▶ [INSTRUCTIONS TO FOLLOW]:
From the line containing "pfSense Firmware" to the end of the listing, write out every line exactly; leave out everything else.
[Opening DATA IN THIS EXERCISE section]
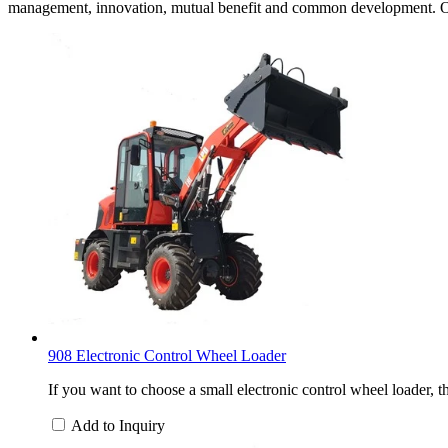
management, innovation, mutual benefit and common development. Our 
908 Electronic Control Wheel Loader
If you want to choose a small electronic control wheel loader, 
Add to Inquiry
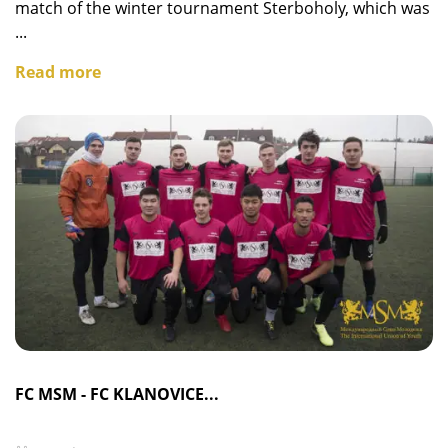
match of the winter tournament Sterboholy, which was
...
Read more
FC MSM - FC KLANOVICE...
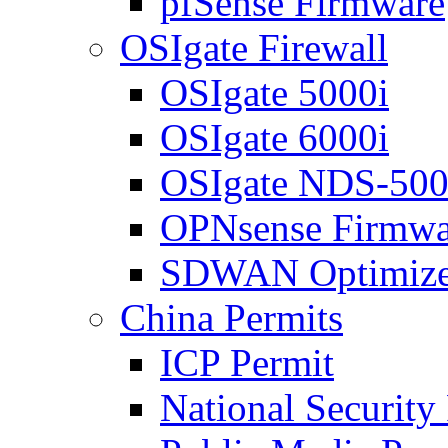
pfSense Firmware
OSIgate Firewall
OSIgate 5000i
OSIgate 6000i
OSIgate NDS-50
OPNsense Firmwa
SDWAN Optimize
China Permits
ICP Permit
National Security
[Closing DATA IN THIS EXERCISE section]
▶ [WORKED SOLUTION]:
pfSense Firmware
OSIgate Firewall
OSIgate 5000i
OSIgate 6000i
OSIgate NDS-50
OPNsense Firmwa
SDWAN Optimize
China Permits
ICP Permit
National Security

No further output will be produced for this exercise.